The Americanization of Mental Health Care

Crazy Like Us | Book | Scribe Publications

Crazy Like Us: The Globalization of the American Psyche

By Ethan Watters

Scribe Publication (2010)

Book Review

This book concerns the imposition of American mental health standards across the entire world, including indigenous and Third World cultures. According to Watters, this approach assumes human beings suffer from universal emotional disturbances that are unaffected by cultural beliefs and should be treated “scientifically” like medical conditions. It also advocates the best way to achieve “mental health” is to throw off traditional cultural and social roles and engage in individualist introspection like Americans do.
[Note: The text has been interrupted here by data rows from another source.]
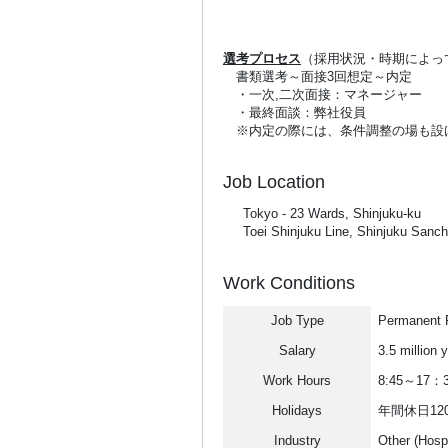
選考プロセス
（採用状況・時期によっ
書類選考～面接3回想定～内定
・一次,二次面接：マネージャー
・最終面談：弊社役員
※内定の際には、条件調整の場も設
Job Location
Tokyo - 23 Wards, Shinjuku-ku
Toei Shinjuku Line, Shinjuku Sanc
Work Conditions
Job Type
Permanent F
Salary
3.5 million
Work Hours
8:45～17
Holidays
年間休日12
Industry
Other (Hospi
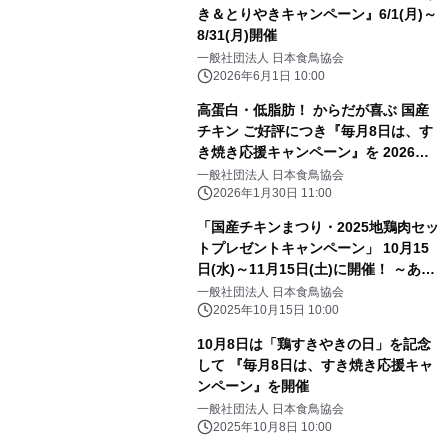
き＆とりやきキャンペーン』6/1(月)～
8/31(月)開催
一般社団法人 日本食鳥協会
2026年6月1日 10:00
高蛋白・低脂肪！ からだが喜ぶ 国産
チキン ご好評につき『毎月8日は、す
き焼き応援キャンペーン』を 2026年2
月1日(日)～4月30日(木)の期間で再開
一般社団法人 日本食鳥協会
催します！
2026年1月30日 11:00
「国産チキンまつり・2025地鶏肉セッ
トプレゼントキャンペーン」 10月15
日(水)～11月15日(土)に開催！ ～あん
しんも、おいしさも。～
一般社団法人 日本食鳥協会
2025年10月15日 10:00
10月8日は「鶏すきやきの日」を記念
して 『毎月8日は、すき焼き応援キャ
ンペーン』を開催
一般社団法人 日本食鳥協会
2025年10月8日 10:00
Watters divides the book into five sections: the first concerns the global commodification of anorexia, the second the global commodification of post traumatic stress disorder; the third the distinctly different presentation, management and outcome of schizophrenia in Zanzibar and other African countries; and the the fourth the corporate marketing of “clinical depression” and serotonin reuptake inhibitors (SSRIs) in Japan.

Part 1 mainly looks at the changing presentation of anorexia nervosa since the first case report in 1823. Back then anorexics were low income with somatic fixations of fullness and pain in the upper abdomen. During the 19th century, distressed middle class women were more likely to present psychiatrists with psychosomatic conditions, such as hysterical blindness or paralysis.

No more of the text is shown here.